Bears-Texans: And the winner is...

Bears-Texans: And the winner is...

HOUSTON – The Bears, particularly the new ones coming from winning programs, have goals that transcend win totals or statistics. And if the money brought them to Chicago, it was about instilling an attitude of wanting more.

“The attitude has got to spread like wildfire,” said linebacker Danny Trevathan, from Super Bowl champion Denver and voted by teammates as one of the two defensive co-captains with Pernell McPhee.

“These guys have got to be hungry, like I said, they are. I feel like we’ve got a great group of guys. We’ve just got to keep pushing it and keep having great days.”

The first of those days needs to be Sunday in Houston. And realistically, it will be up to Trevathan and the defense to put that “hungry” into meaningful action.

The last time the Bears saw Brock Osweiler they put him on the ground more times (five) than any quarterback they faced in 2015, and had his Denver Broncos reeling through the fourth quarter of a two-point loss to the eventual Super Bowl champions.

Osweiler doesn’t have a Super Bowl offense in front of him now, after signing a $72 million contract this offseason to take him away from Denver. But whether the Bears can get to Osweiler the way they did last time they faced each other is a franchise-grade question.

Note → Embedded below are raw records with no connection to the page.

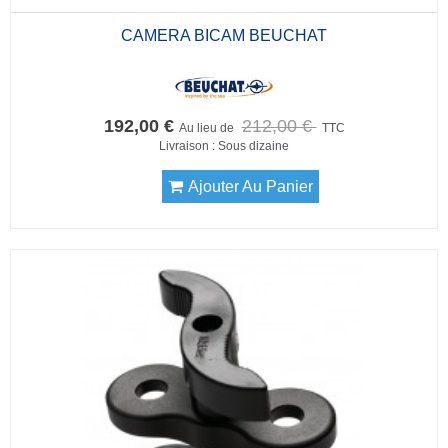
CAMERA BICAM BEUCHAT
192,00 €
212,00 €
Au lieu de
TTC
Livraison : Sous dizaine
Ajouter Au Panier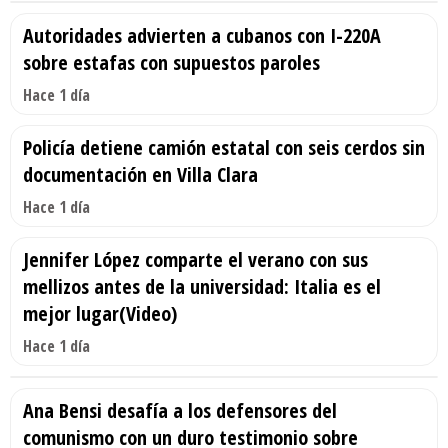
Autoridades advierten a cubanos con I-220A
sobre estafas con supuestos paroles
Hace 1 día
Policía detiene camión estatal con seis cerdos sin
documentación en Villa Clara
Hace 1 día
Jennifer López comparte el verano con sus
mellizos antes de la universidad: Italia es el
mejor lugar(Video)
Hace 1 día
Ana Bensi desafía a los defensores del
comunismo con un duro testimonio sobre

The reason is that the Bears since the close of 2015 invested nearly $50 million in free agents, a contract extension for Willie Young, their top pass rusher over the past two seasons, and a pair of high draft choices. The clear mission statement was upgrading a defense that now is tasked with being the strength of a team building toward what it envisions to be a perennial championship contender.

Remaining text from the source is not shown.